Q9. Twenty seven solid iron spheres, each of radius r and surface area S are melted to
form a sphere with surface area S′. Find the
(i) radius r′ of the new sphere,
(ii) ratio of S and S′.
Solution:
Each of the twenty-seven small spheres has radius \(r\) and surface area \(S=4\pi r^{2}\). Its volume is \[ V=\frac{4}{3}\pi r^{3} \] When 27 such spheres are melted, the total volume becomes \[\begin{aligned} V_{\text{total}}&=27\times \frac{4}{3}\pi r^{3}\\\\&=36\pi r^{3} \end{aligned}\]

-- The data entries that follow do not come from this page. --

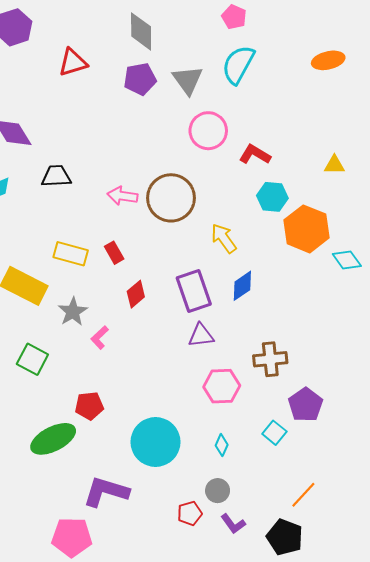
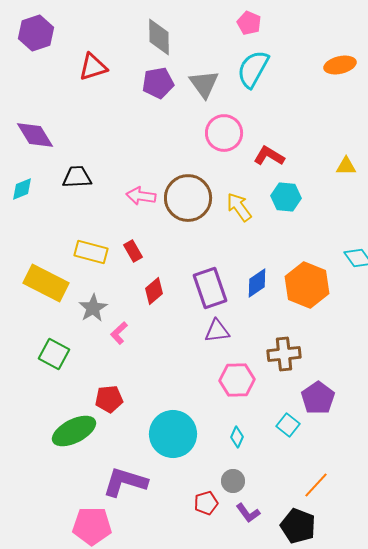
orange hexagon: (306, 229) -> (307, 285), moved
yellow arrow: (224, 238) -> (239, 207), moved

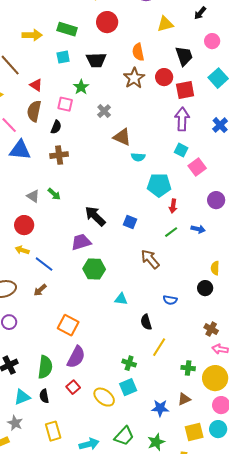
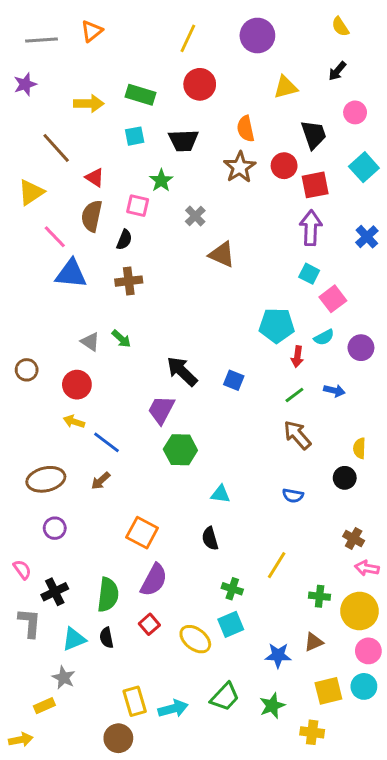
cyan semicircle: (138, 157) -> (324, 337), moved, turned -32
purple trapezoid: (81, 242) -> (161, 410), turned -45
brown arrow: (150, 259) -> (297, 435), moved
black semicircle: (146, 322) -> (210, 539), moved
yellow rectangle: (53, 431) -> (135, 701), moved

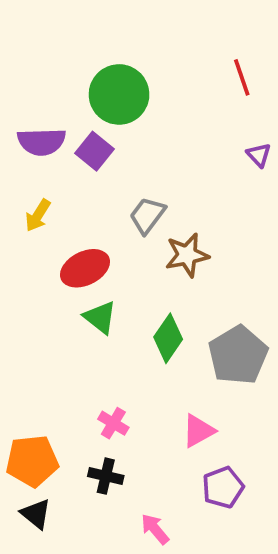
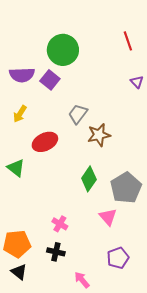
green triangle: (100, 317) -> (16, 168), moved
pink triangle: (198, 431) -> (108, 217), moved, turned -42

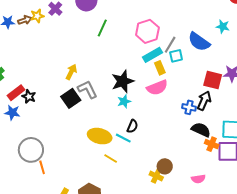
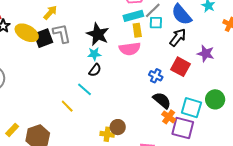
red square: (213, 80) -> (181, 67), moved
black star: (123, 81) -> (98, 34), turned 30
black arrow: (204, 101) -> (178, 37), moved
black semicircle: (132, 126) -> (95, 70), moved
yellow ellipse: (100, 136) -> (27, 33), moved
yellow cross: (156, 176) -> (107, 134), turned -32

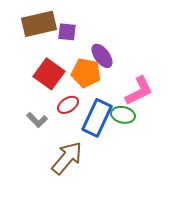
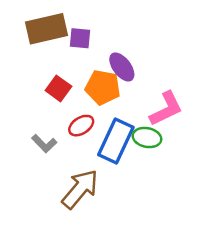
red square: (49, 74) -> (58, 88), size x0.7

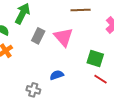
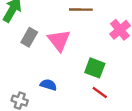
blue semicircle: (57, 75) -> (48, 85), turned 32

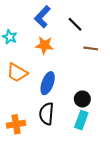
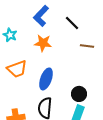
orange trapezoid: (17, 73) -> (17, 69), turned -50

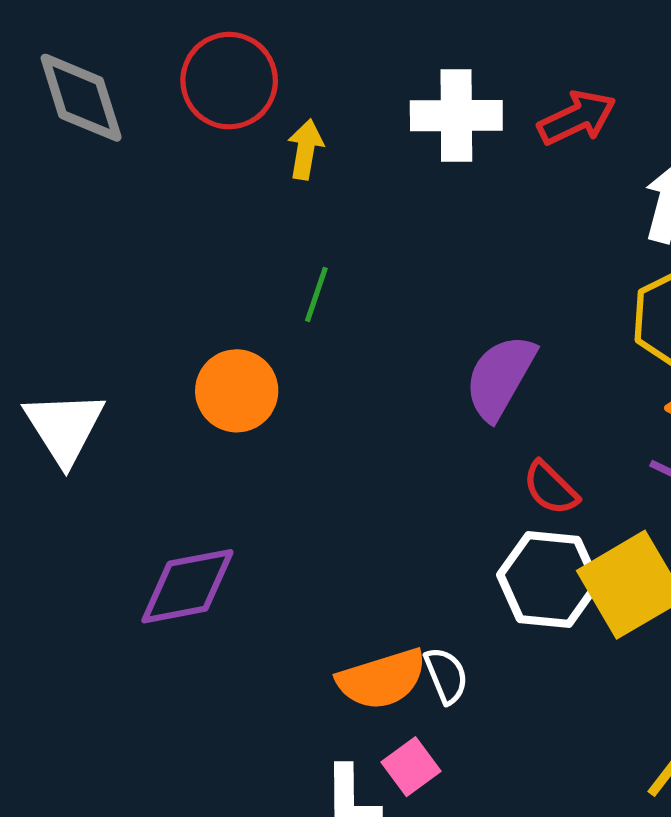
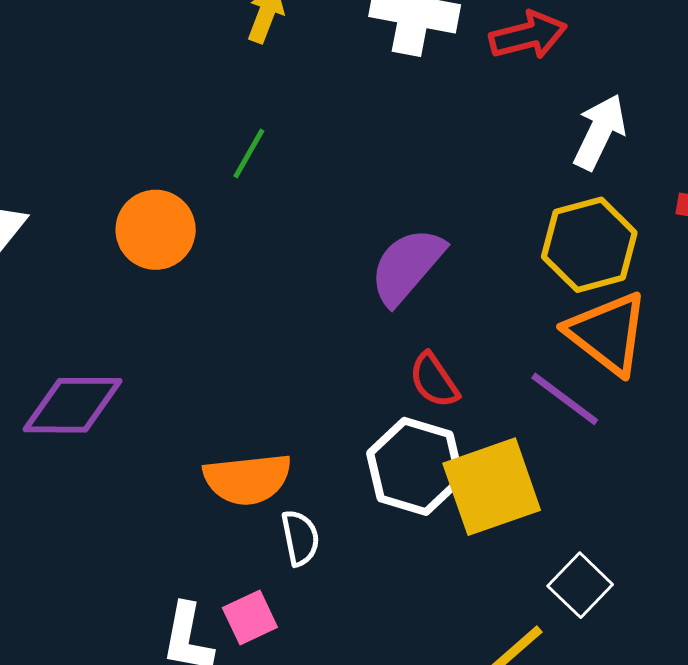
orange semicircle: (382, 679) -> (247, 479), moved

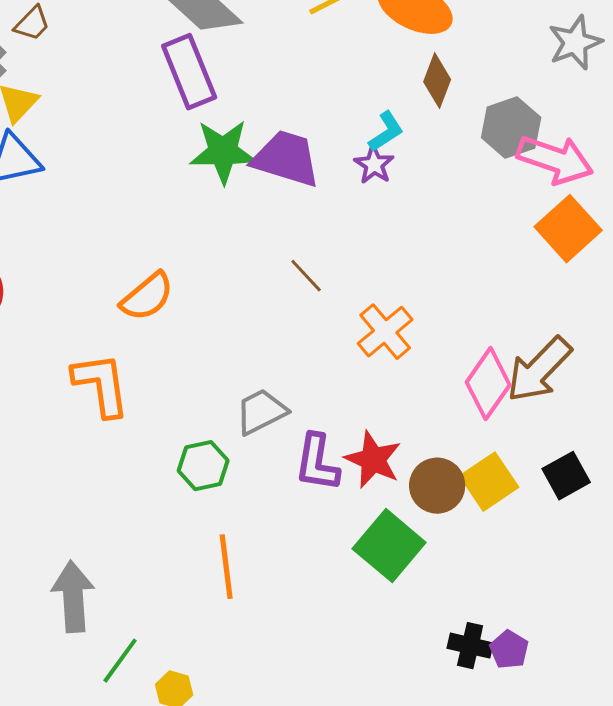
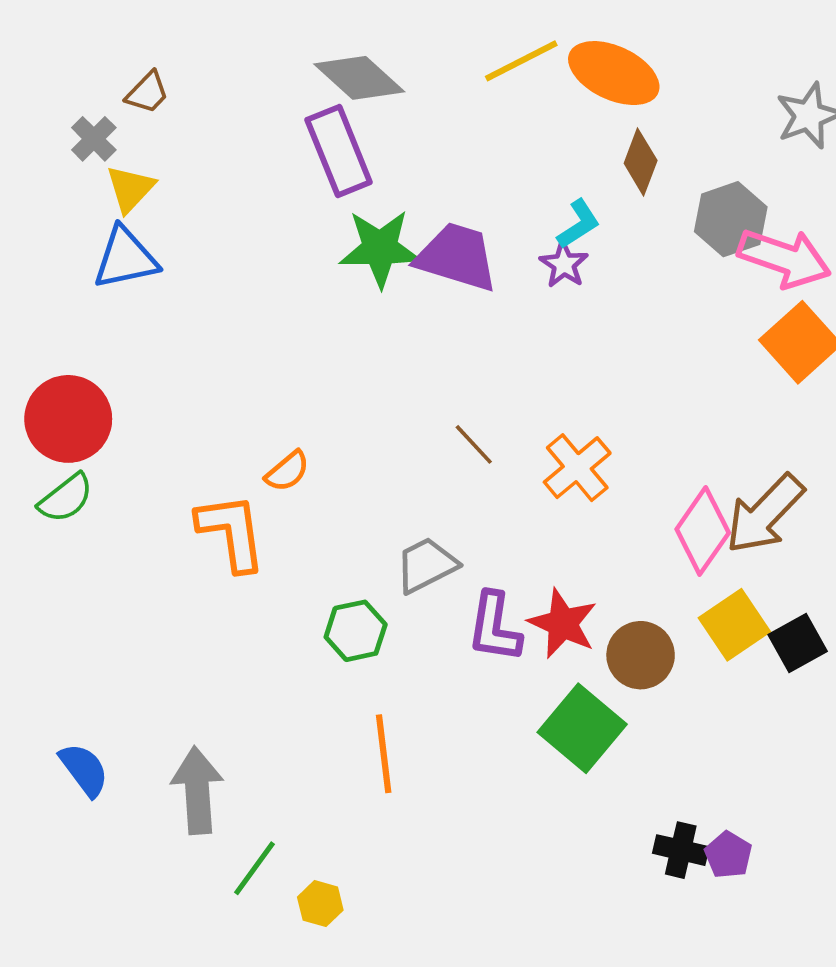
brown line: (306, 276) -> (474, 444), moved
orange semicircle: (147, 297) -> (287, 471), moved, size x0.7
yellow square: (489, 482) -> (734, 625), moved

Let the radius of the new sphere be \(r'\). Its volume is \[ \frac{4}{3}\pi r'^{3} \] Since the volume is preserved during melting, \[ 36\pi r^{3}=\frac{4}{3}\pi r'^{3} \] Solving for \(r'\), \[ r'^{3}=\frac{36\times 3}{4}\,r^{3}=27r^{3}, \] \[ r'=(27r^{3})^{1/3}=3r \]
The surface area of the new sphere is \[\begin{aligned} S'&=4\pi (r')^{2}\\&=4\pi (3r)^{2}\\&=36\pi r^{2} \end{aligned}\]
The required ratio of the original and new surface areas is \[\begin{aligned} S:S' &= 4\pi r^{2} : 36\pi r^{2} \\&= 1:9 \end{aligned}\]
Thus, the new radius is \[r' = 3r\] The ratio of surface areas is \[1 : 9\]
Q10. A capsule of medicine is in the shape of a sphere of diameter 3.5 mm. How much medicine (in mm3) is needed to fill this capsule?
Solution:
The diameter of the spherical capsule is \(3.5\,\text{mm}\),
so its radius becomes
\[
r=\frac{3.5}{2}=1.75\,\text{mm}
\]
The volume of a sphere is given by \[ V=\frac{4}{3}\pi r^{3} \] Substituting \(r=1.75\), \[ V=\frac{4}{3}\times \frac{22}{7}\times 1.75\times 1.75\times 1.75 \] Evaluating the expression, \[ V\approx 22.46\ \text{mm}^{3} \]
Therefore, approximately \(22.46\ \text{mm}^3\) of medicine is required to fill the capsule.